Leah Harris, M.A., is a mother, advocate, and storyteller with 15 years of experience writing, speaking, and training on trauma, addiction, mental health, suicide, resilience, and pathways to healing and wellness. Leah is drawn to this work based on her own history and healing journey.
Leah is especially passionate about the integration of trauma-informed values and approaches into all aspects of health care, human services, education, and community programs. Leah provides training and technical assistance with SAMHSA's National Center for Trauma Informed Care (NCTIC), where she is a certified Trauma-Informed Peer Support trainer, and is a trauma-informed care specialist/consumer affairs coordinator with the National Association for State Mental Health Program Directors (NASMHPD).
As a suicide attempt survivor, she advocates for the meaningful inclusion of the perspectives of attempt survivors in all aspects of suicide prevention, intervention, postvention, and research.

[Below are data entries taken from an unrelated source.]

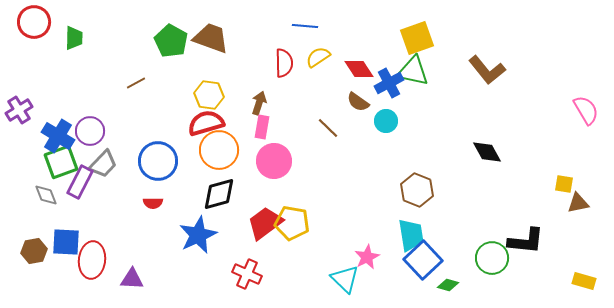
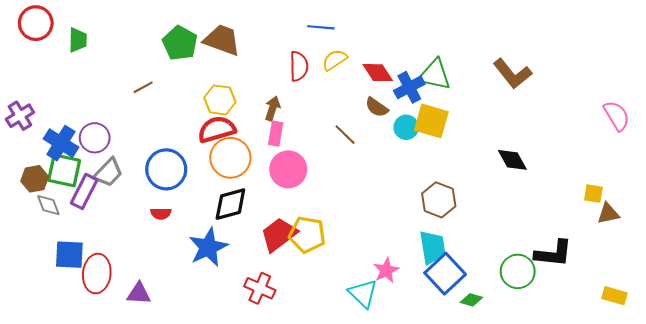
yellow square: (417, 38) -> (431, 121), moved, turned 36
green square: (61, 162) -> (64, 170), turned 32
brown hexagon: (34, 251) -> (35, 179), moved

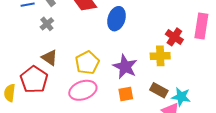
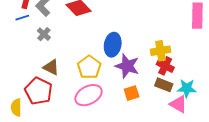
blue ellipse: (117, 19) -> (113, 45), moved
red cross: (174, 37) -> (165, 66), moved

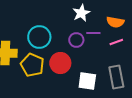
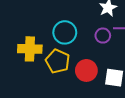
red circle: (60, 63) -> (86, 70), moved

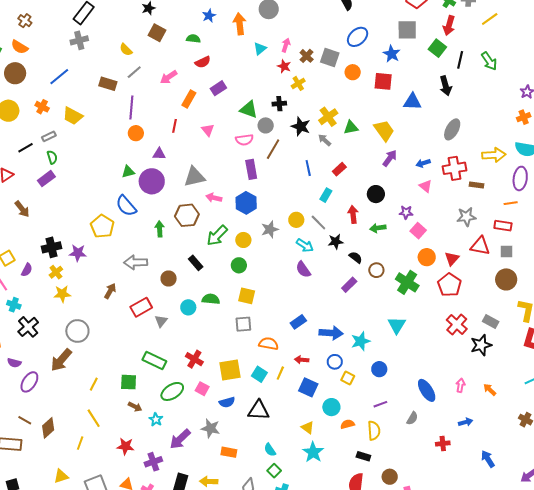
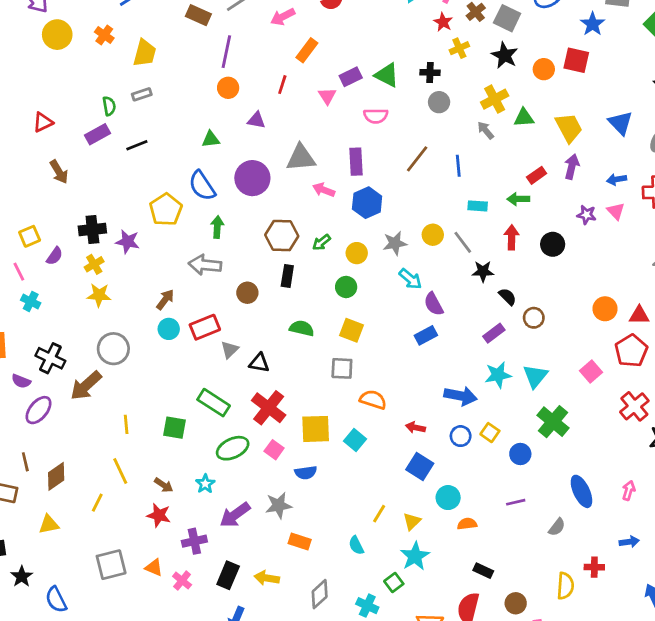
orange circle: (353, 72) -> (544, 69), moved
purple rectangle: (218, 88) -> (351, 77), moved
blue triangle: (412, 102) -> (620, 123), moved, turned 36
yellow trapezoid: (73, 116) -> (145, 53), turned -110
gray circle: (266, 125) -> (439, 102), moved
black star: (301, 126) -> (505, 55), moved
gray rectangle: (49, 136) -> (142, 94), moved
black line: (26, 148) -> (137, 145), moved
brown line: (273, 149) -> (417, 159), moved
purple arrow: (390, 158) -> (572, 167), turned -30
purple rectangle: (251, 169) -> (356, 162), moved
red rectangle: (339, 169) -> (537, 175), moved
purple circle: (152, 181) -> (252, 178), moved
black circle: (376, 194) -> (553, 244), moved
cyan rectangle: (326, 195) -> (478, 206), turned 56
purple star: (406, 212) -> (586, 215), moved
brown hexagon: (187, 215) -> (282, 236), moved
green arrow: (378, 228) -> (518, 199), moved
green arrow: (160, 229) -> (217, 227), moved
pink square: (418, 231) -> (591, 372), moved
green arrow: (217, 236) -> (321, 242), size x0.6
cyan arrow: (305, 245) -> (410, 279), moved
red triangle: (452, 259) -> (639, 315), turned 42
black rectangle: (196, 263) -> (287, 276), turned 42
green cross: (407, 282) -> (553, 422), moved
cyan circle: (188, 307) -> (169, 329), moved
blue rectangle: (298, 322) -> (426, 335), moved
cyan triangle: (397, 325) -> (535, 376), moved
black cross: (28, 327) -> (50, 358), moved, turned -30
cyan star: (361, 341) -> (498, 375), moved
red cross: (194, 359) -> (269, 408), size x1.4
yellow line: (280, 373) -> (379, 514), moved
yellow square: (348, 378) -> (490, 433), moved
yellow line: (94, 384) -> (126, 424), turned -40
brown arrow: (135, 407) -> (164, 485), moved
black triangle: (259, 410) -> (259, 363), moved, size x0.7
brown line: (25, 420) -> (25, 462), turned 40
gray star: (210, 428) -> (279, 505), turned -30
yellow triangle: (308, 428) -> (412, 521), turned 32
yellow semicircle: (374, 431) -> (565, 586), moved
green square: (274, 471) -> (394, 582), moved
yellow triangle: (61, 476) -> (49, 524), moved

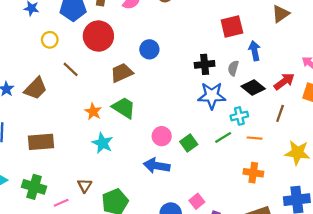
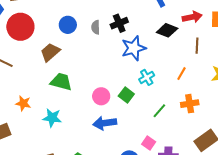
gray semicircle: (233, 68) -> (96, 27), moved
red arrow: (284, 81) -> (192, 17), turned 42
orange star: (93, 112) -> (23, 103), moved
cyan cross: (239, 116) -> (147, 77), moved
green line: (223, 137) -> (159, 111), moved
orange line: (254, 138) -> (182, 74), turned -48

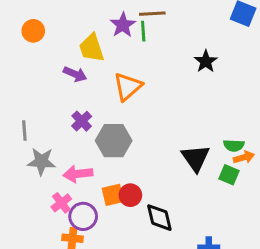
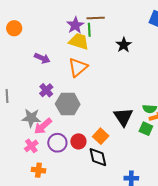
yellow trapezoid: (92, 48) -> (79, 41), moved, turned 125
black star: (206, 61) -> (124, 45), moved
gray star: (41, 161) -> (31, 118), moved
pink arrow: (78, 174) -> (43, 126), turned -36
orange square: (113, 195) -> (101, 136), moved, turned -35
purple circle: (83, 216) -> (57, 143), moved

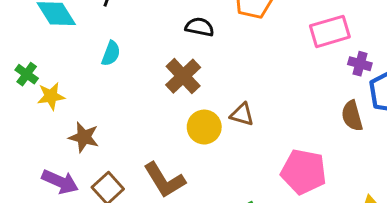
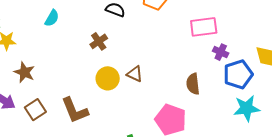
brown cross: (183, 76) -> (99, 41), size x0.7
brown semicircle: (352, 116) -> (193, 84), moved

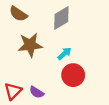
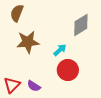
brown semicircle: (18, 14) -> (17, 13), turned 78
gray diamond: (61, 18) -> (81, 25), moved

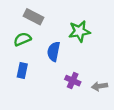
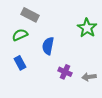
green star: (79, 31) -> (87, 28), moved, turned -30
blue rectangle: (22, 71) -> (20, 63), turned -40

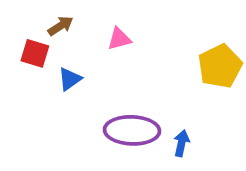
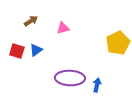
red square: (35, 53) -> (17, 51), moved

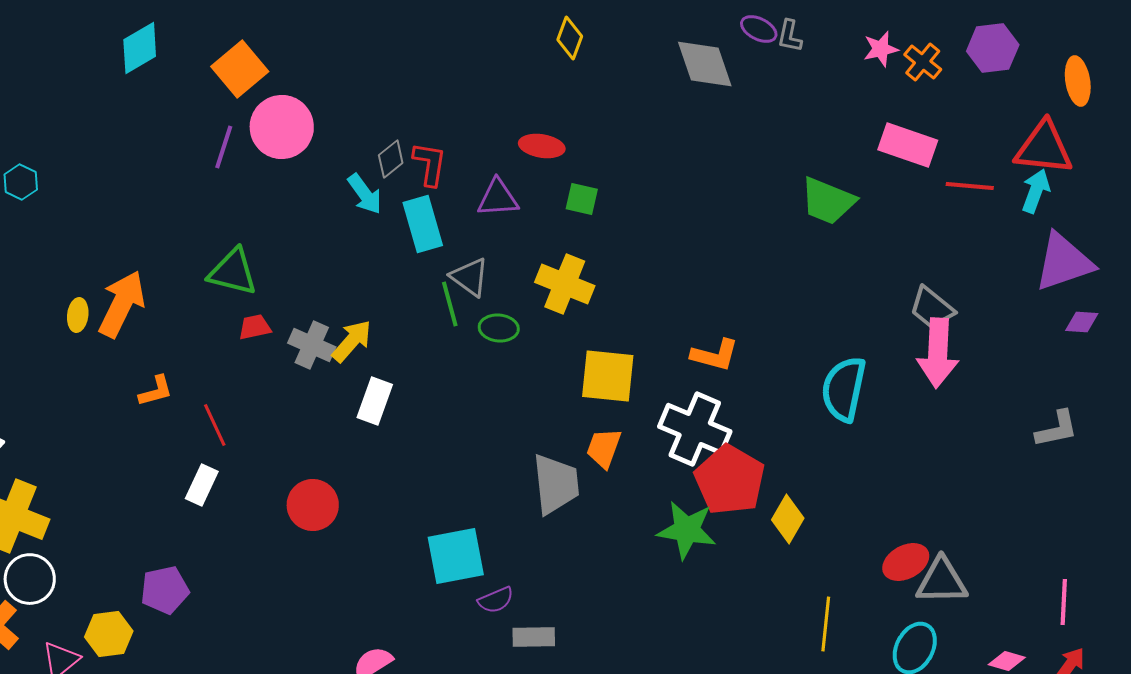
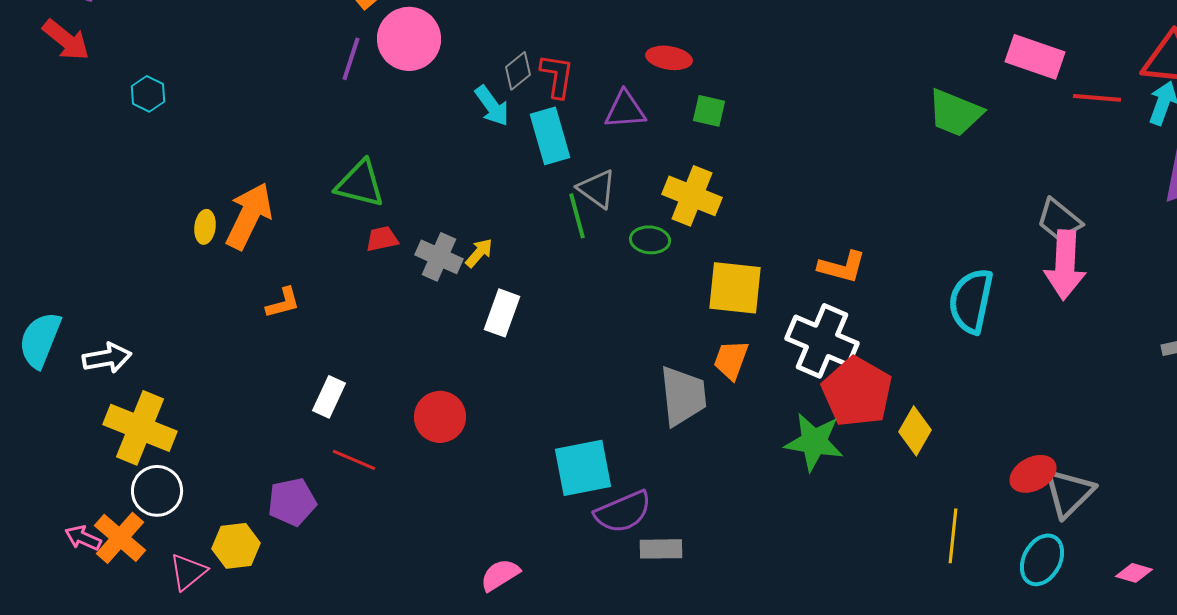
green ellipse: (499, 328) -> (650, 240), moved
yellow arrow: (352, 341) -> (479, 253), size x0.7
red line: (215, 425) -> (354, 460), moved, turned -42
gray triangle: (942, 581) -> (1069, 493), turned -44
purple semicircle: (496, 600) -> (623, 512), size x1.6

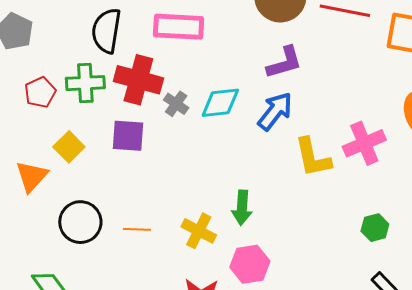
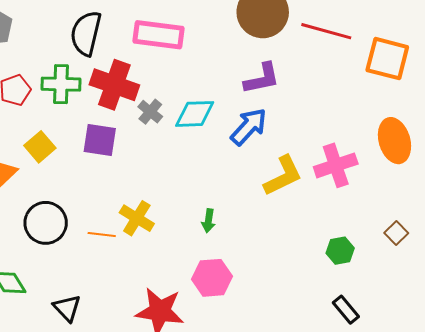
yellow L-shape: (313, 158) -> (283, 176), turned -108
green arrow: (242, 208) -> (208, 221), size x0.7
yellow cross: (199, 231) -> (137, 218), moved

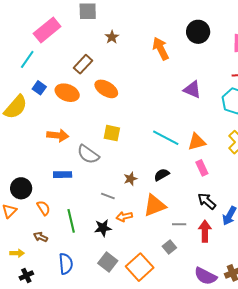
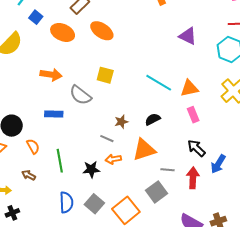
blue square: (39, 88) -> (36, 17), moved
gray line: (108, 196) -> (107, 139), moved
gray square: (169, 247) -> (157, 192), size x1.5
blue semicircle: (66, 264) -> (66, 202), moved

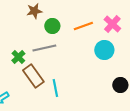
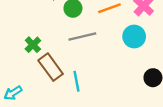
gray line: (44, 48) -> (82, 36), moved

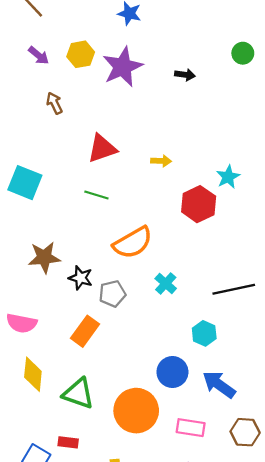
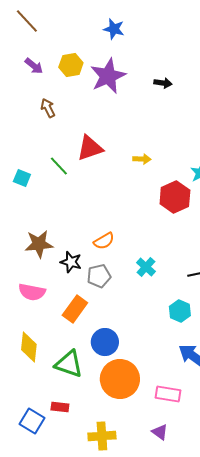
cyan square: (25, 183) -> (22, 178), size x0.6
green line: (96, 195) -> (59, 166), moved, turned 30
orange semicircle: (133, 243) -> (104, 241), moved, size x0.6
pink semicircle: (22, 323) -> (32, 292), moved
blue circle: (172, 372) -> (105, 342), moved

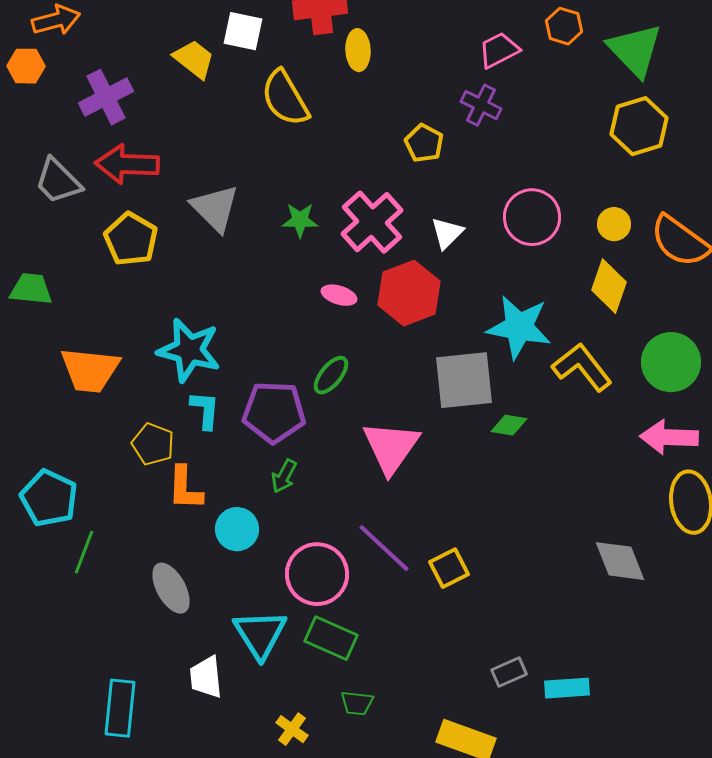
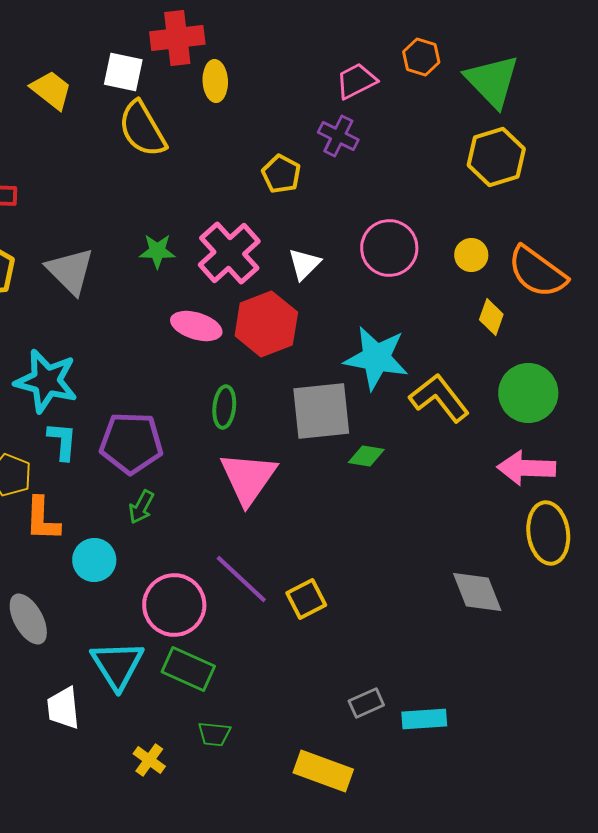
white square: (243, 31) -> (123, 72), moved
gray triangle: (215, 208) -> (70, 271), moved
yellow diamond: (609, 286) -> (491, 317), moved, size x0.7
pink ellipse: (339, 295) -> (196, 326), size x1.4
green ellipse: (331, 375) -> (224, 407), moved, turned -33

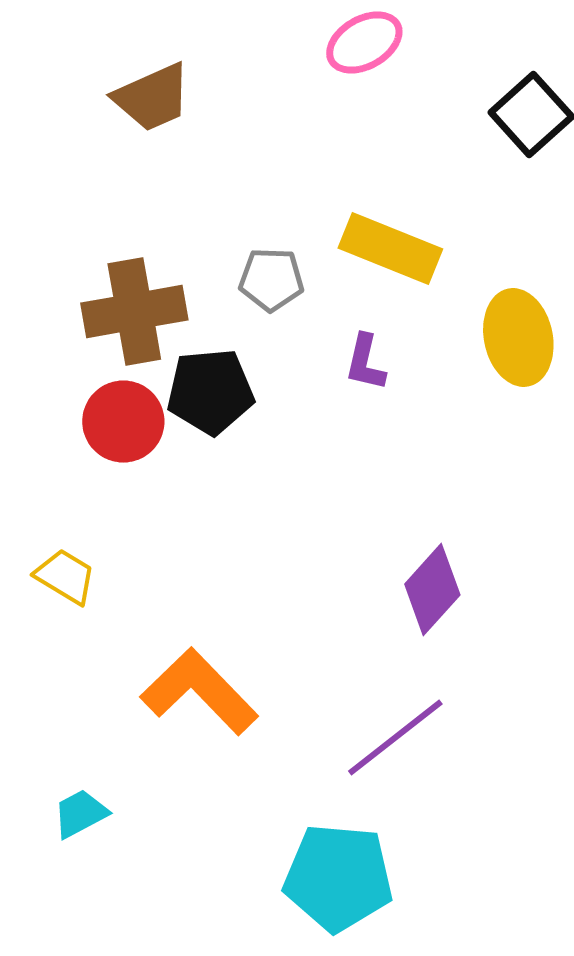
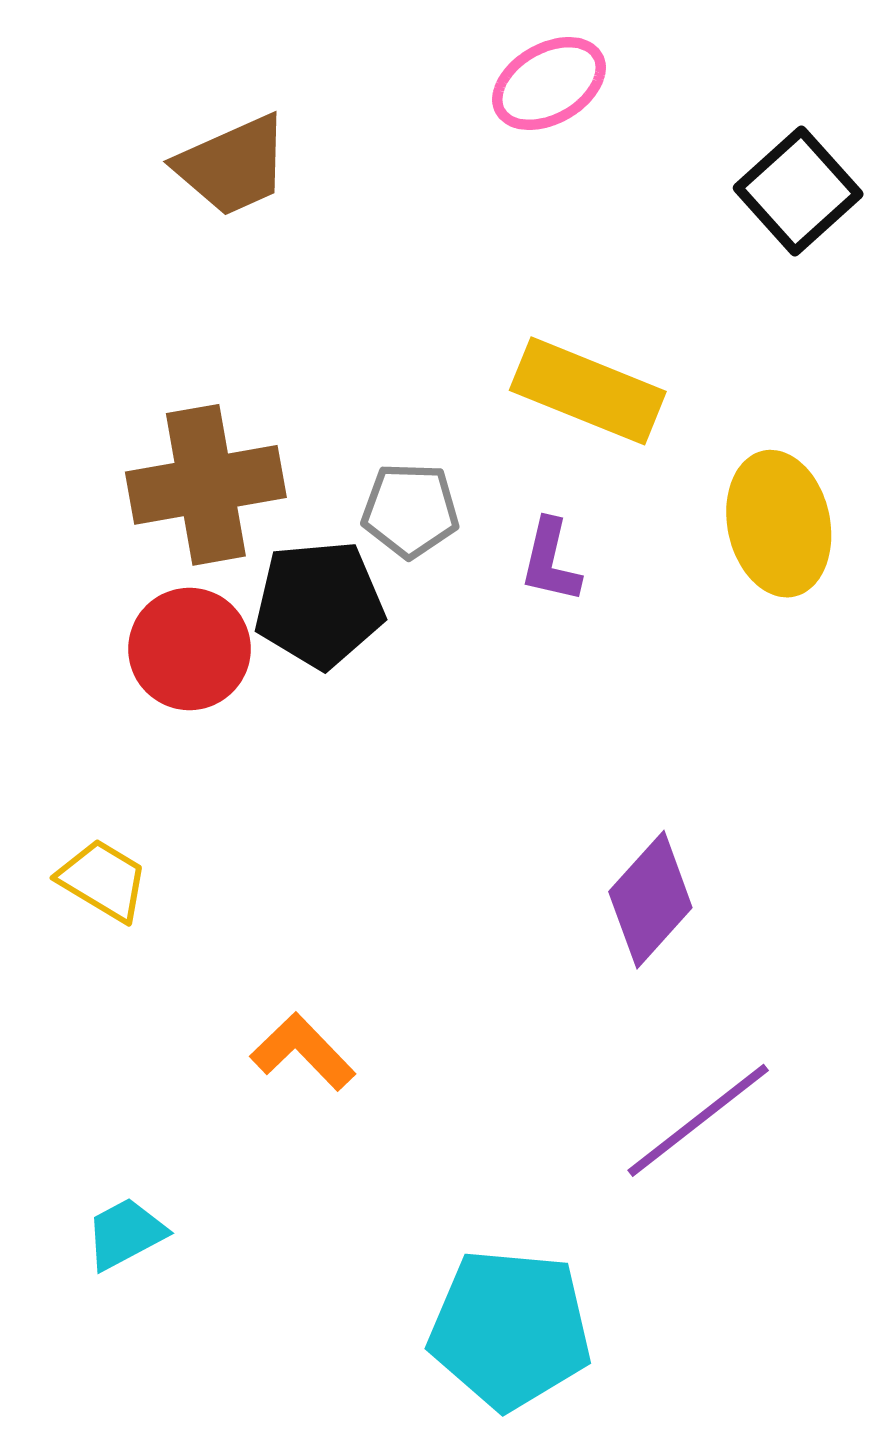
gray pentagon: (271, 280) -> (410, 510), moved
orange L-shape: (199, 692) -> (303, 1052), size x0.6
purple line: (395, 738) -> (698, 1120), moved

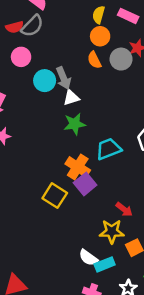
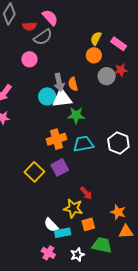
red semicircle: (15, 27) -> (30, 26), moved
orange semicircle: (94, 60) -> (73, 84), moved
cyan circle: (45, 81) -> (47, 96), moved
white triangle: (71, 98) -> (62, 98), size x1.5
green star: (75, 124) -> (76, 115), moved
orange cross: (78, 167) -> (57, 139), moved, turned 30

She has been invited to present on suicide prevention for many organizations, including the National Council for Behavioral Health, the NAMI STAR Center, and the Suicide Prevention Resource Center. She has also given keynote presentations on trauma-informed suicide prevention and crisis response at the National Dialogues on Behavioral Health and several statewide suicide prevention conferences, including Arizona and Nevada.She was a member of the Suicide Attempt Survivor Task force of the National Action Alliance for Suicide Prevention, and was a contributor to the landmark document The Way Forward: Pathways to Hope, Recovery, and Wellness with Insights from Lived Experience. She is a faculty member with the Zero Suicide Academy, a training program for senior leaders of health and behavioral health care organizations that seeks to dramatically reduce suicides among patients in their care.
Leah worked with the Mental Health Association of San Francisco (MHASP) to adapt and deliver “Sound out for Life," a training designed to help empower suicide attempt survivors to share publicly about their experiences of suicide and healing.
Leah is also an advisor to and is featured in the upcoming documentary about suicide, The S Word.
She also has a deep interest in working with people living with HIV (PLHIV) and provider agencies on understanding the intersectional impacts of trauma and promoting numerous pathways to healing. She has provided training and consultation with DC CARE and Advocates for Human Potential.
Leah is also a storyteller, and has performed her true stories live with La Ti Do, Story District and Better Said than Done. Her first solo play, "Aliens, Nazis, and Angels: A Guide to Surviving Intergenerational Trauma," will debut at the 2016 Capital Fringe Festival in Washington, DC.
She lives in the Washington, DC area.